> _TASK OBJECTIVE_
Nothing but the lines below between the line holding "Kuppersberg и Kuppersbusch" and the line holding "ПОСМОТРЕТЬ ВСЕ СТАТЬИ", inclusive, should appear in the answer, each set down exactly.

> _DATASET CONTENT_
-.-.-

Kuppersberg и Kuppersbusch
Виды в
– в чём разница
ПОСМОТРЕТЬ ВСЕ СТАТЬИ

-.-.-

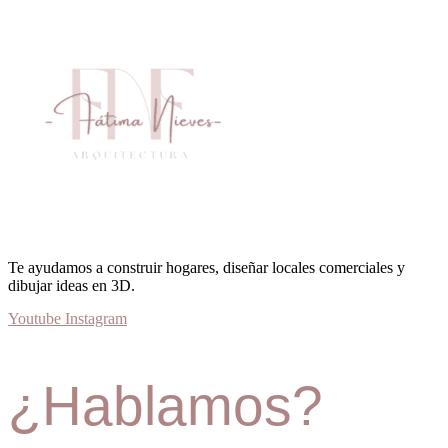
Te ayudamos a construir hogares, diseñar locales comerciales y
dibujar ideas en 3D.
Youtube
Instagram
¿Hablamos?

-.-.-

> _ANSWER TO THIS PROBLEM_
Kuppersberg и Kuppersbusch
Виды в
– в чём разница
ПОСМОТРЕТЬ ВСЕ СТАТЬИ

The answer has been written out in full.